## [What is expected]
After locating the line with "ct is een record" in the entries below, output it and each following line up to and including the line with "448,12 lei.", exactly and without pictures.

Stored entries:
- Opening Delimiter -

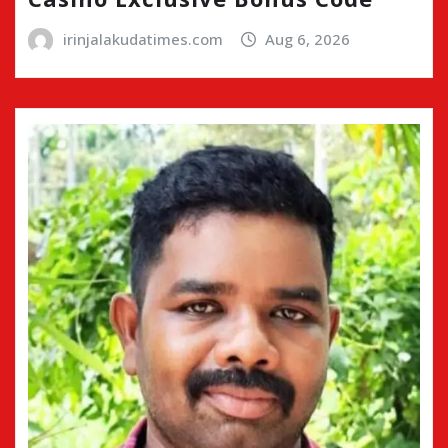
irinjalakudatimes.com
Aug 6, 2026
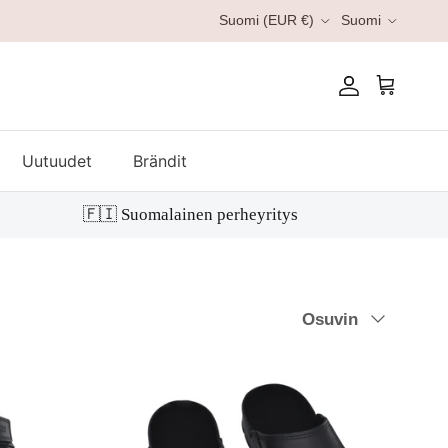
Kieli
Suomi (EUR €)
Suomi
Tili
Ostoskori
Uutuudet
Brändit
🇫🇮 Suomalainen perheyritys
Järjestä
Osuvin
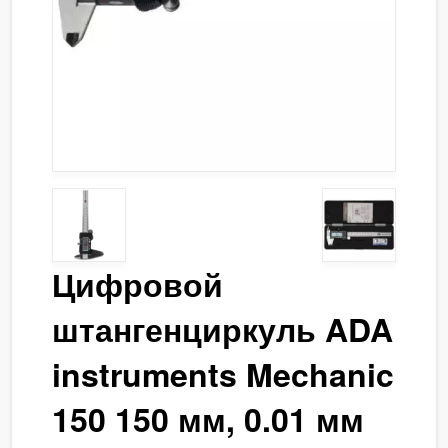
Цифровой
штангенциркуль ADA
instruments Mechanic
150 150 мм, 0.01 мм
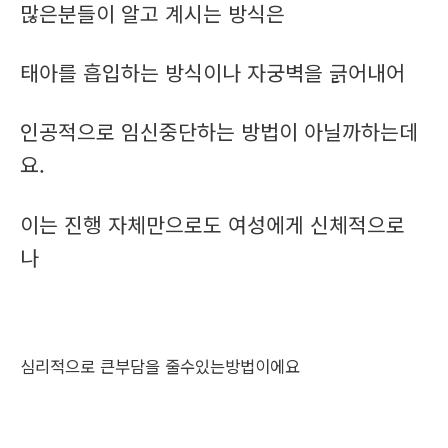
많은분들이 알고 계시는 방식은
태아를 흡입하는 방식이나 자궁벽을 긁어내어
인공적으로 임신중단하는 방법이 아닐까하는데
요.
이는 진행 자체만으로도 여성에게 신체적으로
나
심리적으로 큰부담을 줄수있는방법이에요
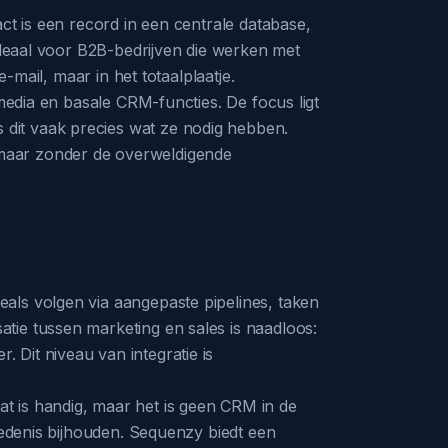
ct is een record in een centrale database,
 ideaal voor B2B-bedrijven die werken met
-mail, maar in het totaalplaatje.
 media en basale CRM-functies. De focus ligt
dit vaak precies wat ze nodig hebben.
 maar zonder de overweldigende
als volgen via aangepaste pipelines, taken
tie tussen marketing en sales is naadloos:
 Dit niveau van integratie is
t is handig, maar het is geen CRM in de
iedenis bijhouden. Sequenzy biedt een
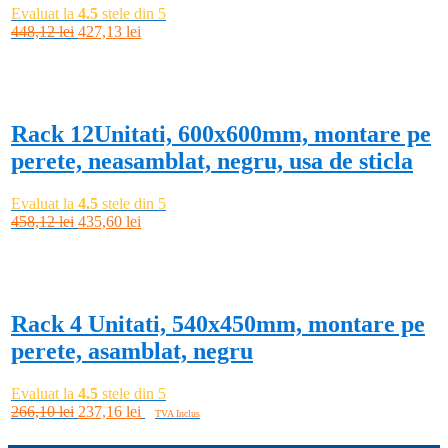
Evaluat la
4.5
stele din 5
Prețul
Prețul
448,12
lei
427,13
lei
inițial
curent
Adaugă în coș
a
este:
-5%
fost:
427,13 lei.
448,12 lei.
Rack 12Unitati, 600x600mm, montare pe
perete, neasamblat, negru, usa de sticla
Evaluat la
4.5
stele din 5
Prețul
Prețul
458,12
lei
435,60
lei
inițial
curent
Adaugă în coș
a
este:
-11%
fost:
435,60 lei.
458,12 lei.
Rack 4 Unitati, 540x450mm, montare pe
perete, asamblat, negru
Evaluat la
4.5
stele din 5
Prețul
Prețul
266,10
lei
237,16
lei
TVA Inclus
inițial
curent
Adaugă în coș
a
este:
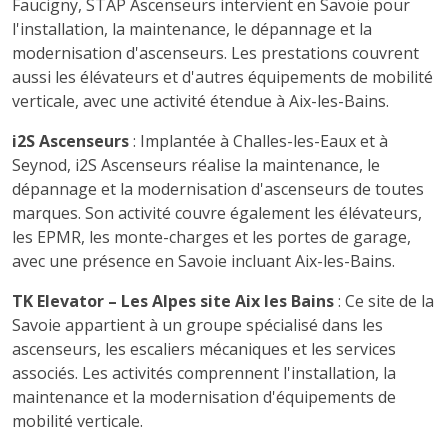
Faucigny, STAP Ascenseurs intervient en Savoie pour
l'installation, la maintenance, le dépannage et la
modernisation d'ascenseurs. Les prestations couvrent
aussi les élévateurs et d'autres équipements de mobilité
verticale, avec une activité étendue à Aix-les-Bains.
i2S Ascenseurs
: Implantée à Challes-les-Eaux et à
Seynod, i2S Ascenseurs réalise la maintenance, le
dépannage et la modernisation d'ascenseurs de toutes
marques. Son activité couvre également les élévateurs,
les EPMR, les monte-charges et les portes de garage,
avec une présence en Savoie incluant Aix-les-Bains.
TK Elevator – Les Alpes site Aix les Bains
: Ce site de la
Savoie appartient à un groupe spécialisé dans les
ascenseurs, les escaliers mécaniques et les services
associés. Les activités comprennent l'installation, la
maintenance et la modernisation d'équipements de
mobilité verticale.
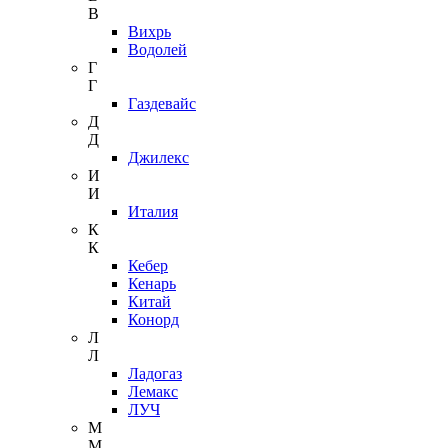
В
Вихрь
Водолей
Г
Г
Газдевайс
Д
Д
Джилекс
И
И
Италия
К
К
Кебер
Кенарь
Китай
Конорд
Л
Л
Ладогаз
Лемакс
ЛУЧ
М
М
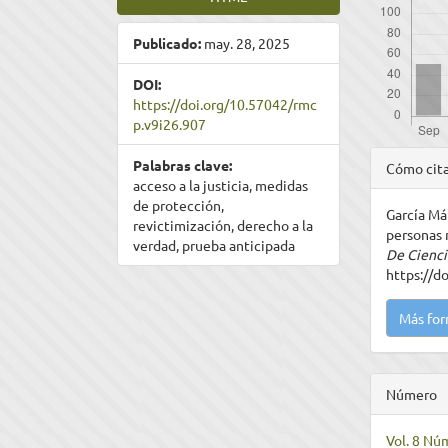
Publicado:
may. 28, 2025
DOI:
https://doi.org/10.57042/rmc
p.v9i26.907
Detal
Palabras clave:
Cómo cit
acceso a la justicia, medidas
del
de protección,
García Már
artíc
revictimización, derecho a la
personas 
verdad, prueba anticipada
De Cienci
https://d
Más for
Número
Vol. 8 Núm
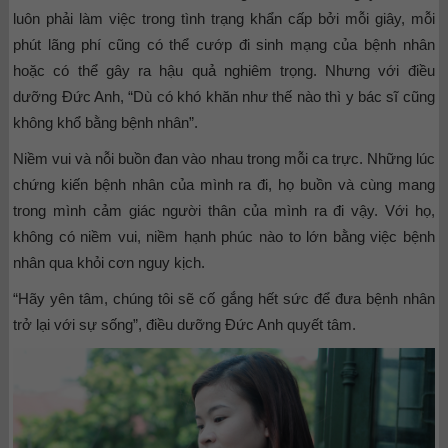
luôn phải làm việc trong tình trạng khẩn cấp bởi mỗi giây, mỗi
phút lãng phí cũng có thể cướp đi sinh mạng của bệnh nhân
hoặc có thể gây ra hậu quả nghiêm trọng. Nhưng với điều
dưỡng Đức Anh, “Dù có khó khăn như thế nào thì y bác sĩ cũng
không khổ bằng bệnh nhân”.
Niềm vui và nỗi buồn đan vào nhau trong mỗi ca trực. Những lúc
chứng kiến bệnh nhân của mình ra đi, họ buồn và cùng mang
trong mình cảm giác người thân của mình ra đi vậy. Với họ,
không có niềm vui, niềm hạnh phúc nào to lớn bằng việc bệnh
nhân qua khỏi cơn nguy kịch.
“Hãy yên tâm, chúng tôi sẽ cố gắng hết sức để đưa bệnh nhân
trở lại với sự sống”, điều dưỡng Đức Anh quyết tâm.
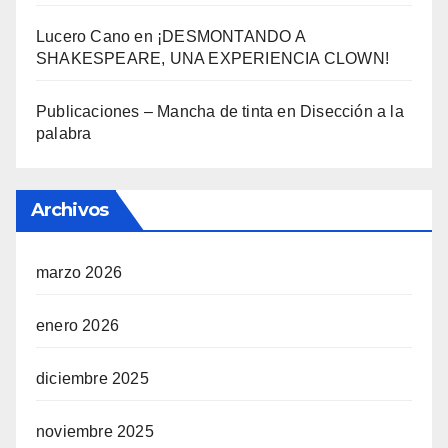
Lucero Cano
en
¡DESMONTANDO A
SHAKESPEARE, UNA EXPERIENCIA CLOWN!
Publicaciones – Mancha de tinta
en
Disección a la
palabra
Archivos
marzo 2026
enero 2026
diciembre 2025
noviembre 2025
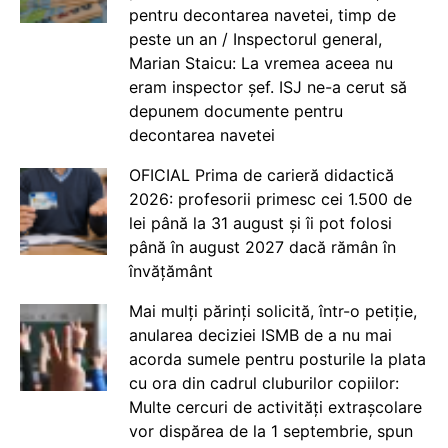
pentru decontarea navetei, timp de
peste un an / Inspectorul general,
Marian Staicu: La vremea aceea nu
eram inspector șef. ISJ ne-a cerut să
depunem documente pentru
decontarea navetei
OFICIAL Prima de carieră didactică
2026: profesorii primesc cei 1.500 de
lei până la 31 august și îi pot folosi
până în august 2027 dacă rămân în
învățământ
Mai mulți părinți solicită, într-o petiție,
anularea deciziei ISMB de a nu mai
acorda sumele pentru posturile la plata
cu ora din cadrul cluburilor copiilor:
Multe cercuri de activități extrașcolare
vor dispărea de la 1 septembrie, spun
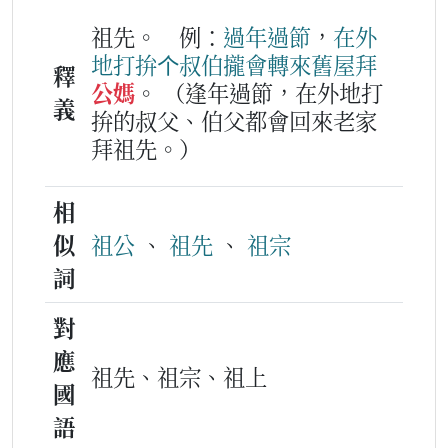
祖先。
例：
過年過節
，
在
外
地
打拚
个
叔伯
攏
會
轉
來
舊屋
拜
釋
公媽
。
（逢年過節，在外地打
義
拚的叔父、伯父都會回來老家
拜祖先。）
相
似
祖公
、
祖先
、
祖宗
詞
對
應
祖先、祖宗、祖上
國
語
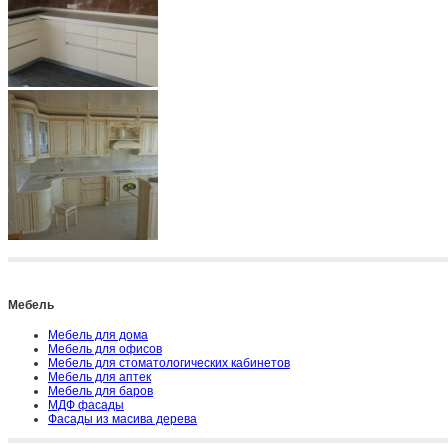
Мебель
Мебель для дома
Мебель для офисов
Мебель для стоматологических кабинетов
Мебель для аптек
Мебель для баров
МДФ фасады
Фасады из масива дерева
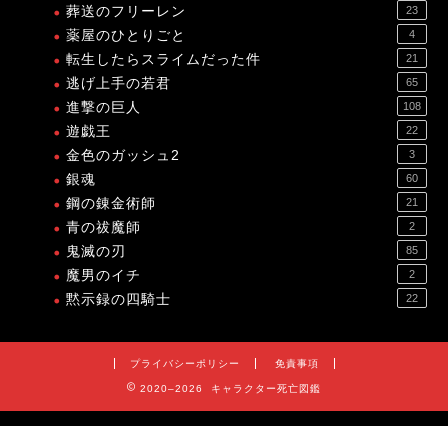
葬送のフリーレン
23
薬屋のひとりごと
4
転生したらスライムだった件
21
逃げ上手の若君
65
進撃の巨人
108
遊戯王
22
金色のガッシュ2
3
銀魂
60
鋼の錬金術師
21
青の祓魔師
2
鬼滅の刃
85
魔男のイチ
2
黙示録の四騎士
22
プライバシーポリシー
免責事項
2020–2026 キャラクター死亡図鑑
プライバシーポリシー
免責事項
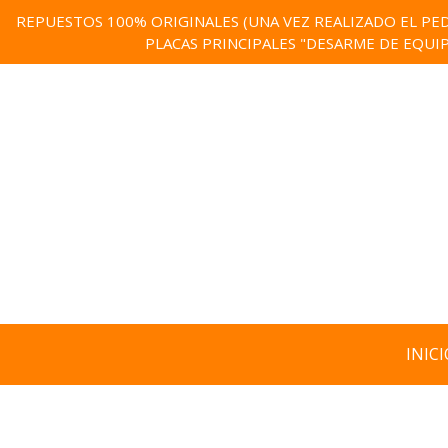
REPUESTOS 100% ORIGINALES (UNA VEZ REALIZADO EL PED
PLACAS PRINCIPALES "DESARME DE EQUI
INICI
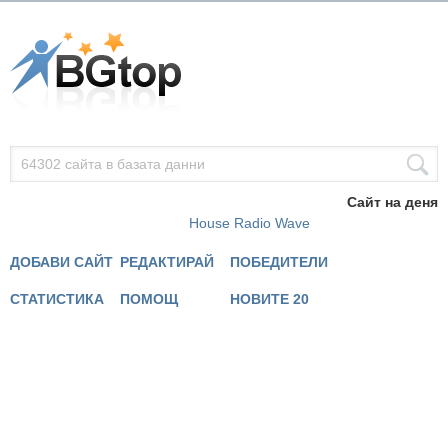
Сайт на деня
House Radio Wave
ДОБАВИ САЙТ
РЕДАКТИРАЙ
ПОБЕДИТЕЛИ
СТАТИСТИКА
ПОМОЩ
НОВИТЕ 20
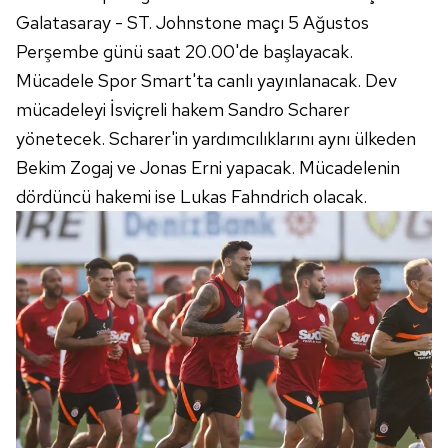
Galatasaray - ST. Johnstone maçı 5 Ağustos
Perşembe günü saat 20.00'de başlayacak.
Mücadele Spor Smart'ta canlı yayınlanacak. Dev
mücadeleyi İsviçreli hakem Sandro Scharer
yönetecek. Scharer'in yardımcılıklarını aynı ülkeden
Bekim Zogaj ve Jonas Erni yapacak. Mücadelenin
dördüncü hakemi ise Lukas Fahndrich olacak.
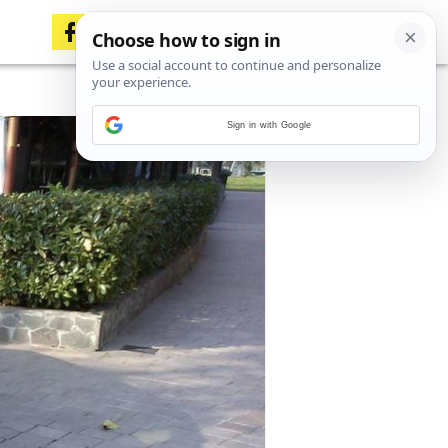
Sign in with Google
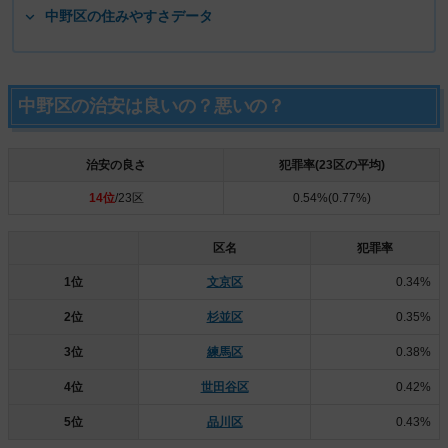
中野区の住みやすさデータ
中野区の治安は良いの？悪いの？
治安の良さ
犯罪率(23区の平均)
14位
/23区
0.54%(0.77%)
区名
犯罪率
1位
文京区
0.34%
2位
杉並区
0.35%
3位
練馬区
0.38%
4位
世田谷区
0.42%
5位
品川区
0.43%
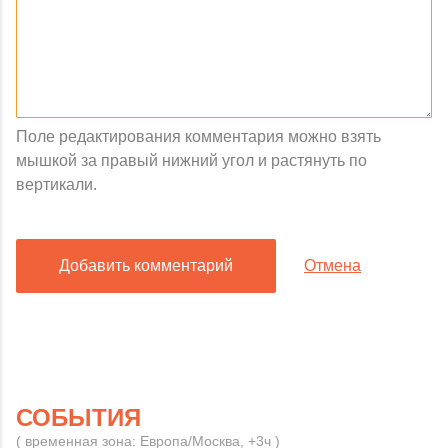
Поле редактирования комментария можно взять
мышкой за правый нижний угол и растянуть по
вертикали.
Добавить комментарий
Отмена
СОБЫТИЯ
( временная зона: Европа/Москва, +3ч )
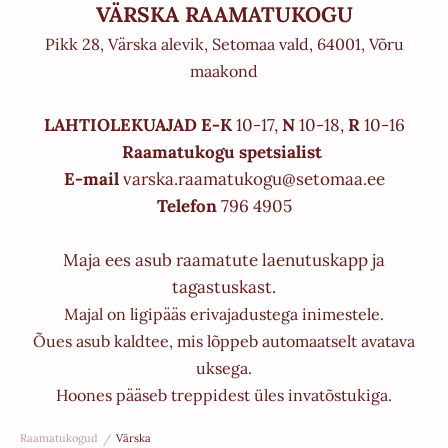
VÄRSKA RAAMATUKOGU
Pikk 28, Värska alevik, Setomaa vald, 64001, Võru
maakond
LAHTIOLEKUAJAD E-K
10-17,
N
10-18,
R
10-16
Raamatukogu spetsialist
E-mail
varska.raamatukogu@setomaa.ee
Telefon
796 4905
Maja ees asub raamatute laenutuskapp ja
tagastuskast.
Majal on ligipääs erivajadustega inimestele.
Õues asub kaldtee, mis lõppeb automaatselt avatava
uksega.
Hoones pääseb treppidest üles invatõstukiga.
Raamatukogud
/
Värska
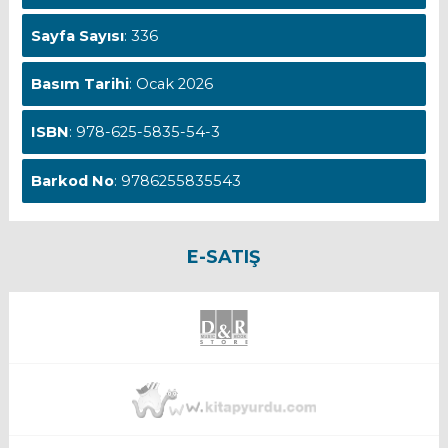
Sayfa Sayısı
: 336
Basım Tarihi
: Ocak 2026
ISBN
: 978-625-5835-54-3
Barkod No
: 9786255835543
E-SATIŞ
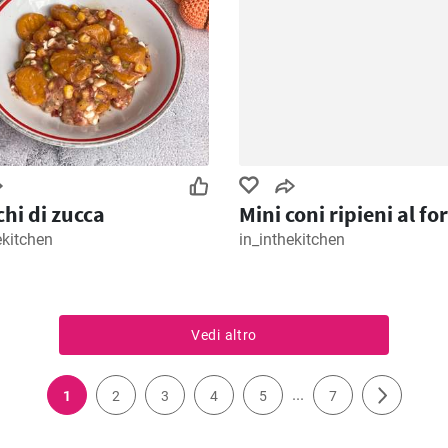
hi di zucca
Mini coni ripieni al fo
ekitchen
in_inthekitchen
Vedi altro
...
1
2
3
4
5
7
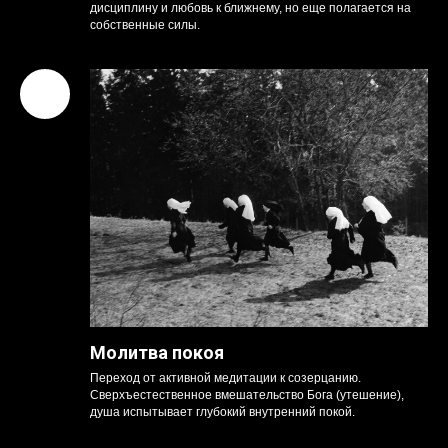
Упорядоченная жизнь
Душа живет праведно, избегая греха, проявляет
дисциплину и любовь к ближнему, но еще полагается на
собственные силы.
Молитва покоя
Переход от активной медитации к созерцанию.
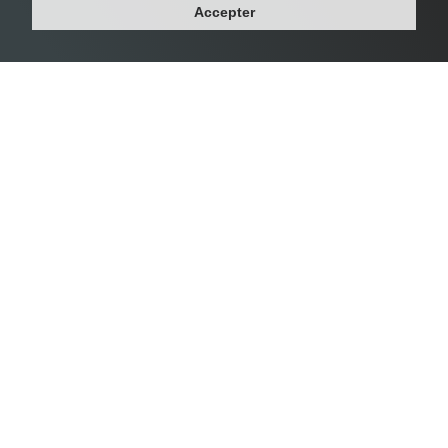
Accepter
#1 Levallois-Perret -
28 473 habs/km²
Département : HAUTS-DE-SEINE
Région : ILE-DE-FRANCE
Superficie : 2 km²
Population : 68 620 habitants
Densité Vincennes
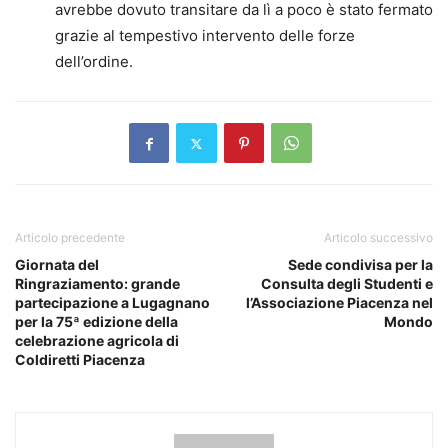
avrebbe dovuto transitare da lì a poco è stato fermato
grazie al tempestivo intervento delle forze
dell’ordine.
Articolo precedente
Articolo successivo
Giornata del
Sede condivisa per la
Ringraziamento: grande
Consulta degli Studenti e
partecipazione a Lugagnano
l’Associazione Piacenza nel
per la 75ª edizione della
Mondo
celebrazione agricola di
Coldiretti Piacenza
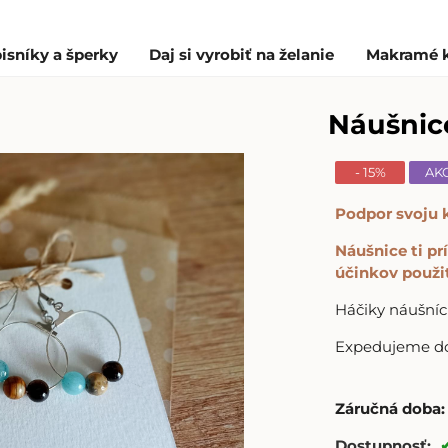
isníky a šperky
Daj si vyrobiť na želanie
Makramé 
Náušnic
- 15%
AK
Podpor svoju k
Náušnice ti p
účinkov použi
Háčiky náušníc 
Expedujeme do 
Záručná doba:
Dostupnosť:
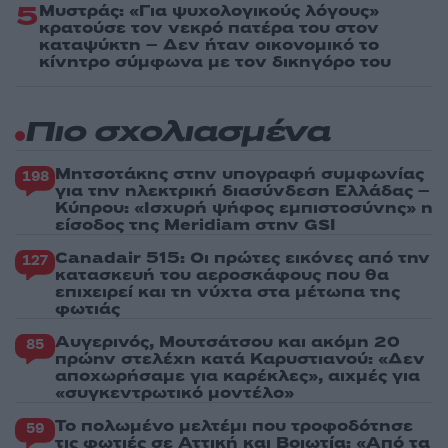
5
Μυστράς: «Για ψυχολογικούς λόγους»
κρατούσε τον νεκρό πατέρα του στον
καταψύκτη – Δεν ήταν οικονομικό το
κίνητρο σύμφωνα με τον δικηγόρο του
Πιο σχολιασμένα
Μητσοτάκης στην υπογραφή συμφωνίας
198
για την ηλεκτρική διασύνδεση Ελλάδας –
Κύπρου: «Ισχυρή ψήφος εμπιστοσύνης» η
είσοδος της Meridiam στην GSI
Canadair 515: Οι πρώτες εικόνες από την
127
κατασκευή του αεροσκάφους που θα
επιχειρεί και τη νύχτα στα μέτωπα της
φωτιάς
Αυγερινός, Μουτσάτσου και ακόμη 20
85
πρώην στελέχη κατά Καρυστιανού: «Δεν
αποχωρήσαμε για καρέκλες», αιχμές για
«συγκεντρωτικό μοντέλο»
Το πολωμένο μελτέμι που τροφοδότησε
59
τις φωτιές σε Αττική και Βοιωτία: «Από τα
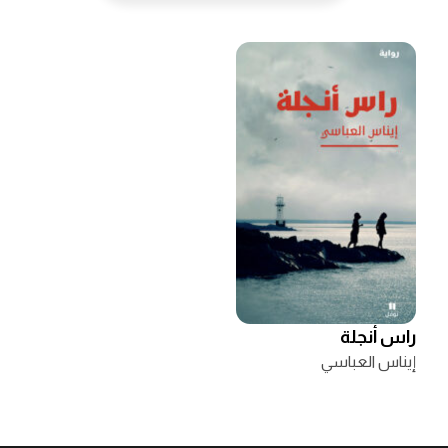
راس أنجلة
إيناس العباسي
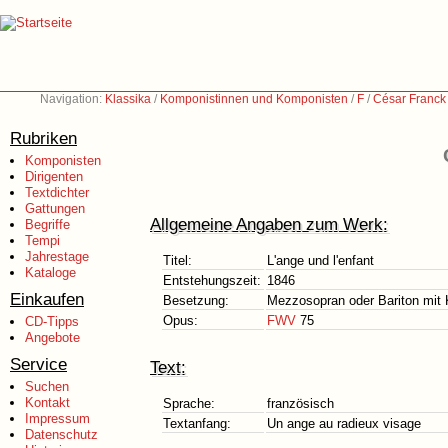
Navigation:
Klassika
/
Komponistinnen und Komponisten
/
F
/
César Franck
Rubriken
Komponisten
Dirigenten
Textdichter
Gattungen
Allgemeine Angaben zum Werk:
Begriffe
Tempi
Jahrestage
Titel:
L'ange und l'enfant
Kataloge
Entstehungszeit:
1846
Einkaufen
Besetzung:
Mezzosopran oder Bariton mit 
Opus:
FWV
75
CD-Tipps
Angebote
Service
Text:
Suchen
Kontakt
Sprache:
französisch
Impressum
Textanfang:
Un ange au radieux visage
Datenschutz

- Closing Delimiter -

## [Exercise result]
ct is een record in een centrale database,
 ideaal voor B2B-bedrijven die werken met
-mail, maar in het totaalplaatje.
 media en basale CRM-functies. De focus ligt
dit vaak precies wat ze nodig hebben.
 maar zonder de overweldigende
als volgen via aangepaste pipelines, taken
tie tussen marketing en sales is naadloos:
 Dit niveau van integratie is
t is handig, maar het is geen CRM in de
iedenis bijhouden. Sequenzy biedt een
Evaluat la
4.5
stele din 5
Prețul
Prețul
448,12
lei
427,13
lei
inițial
curent
Adaugă în coș
a
este:
-5%
fost:
427,13 lei.
448,12 lei.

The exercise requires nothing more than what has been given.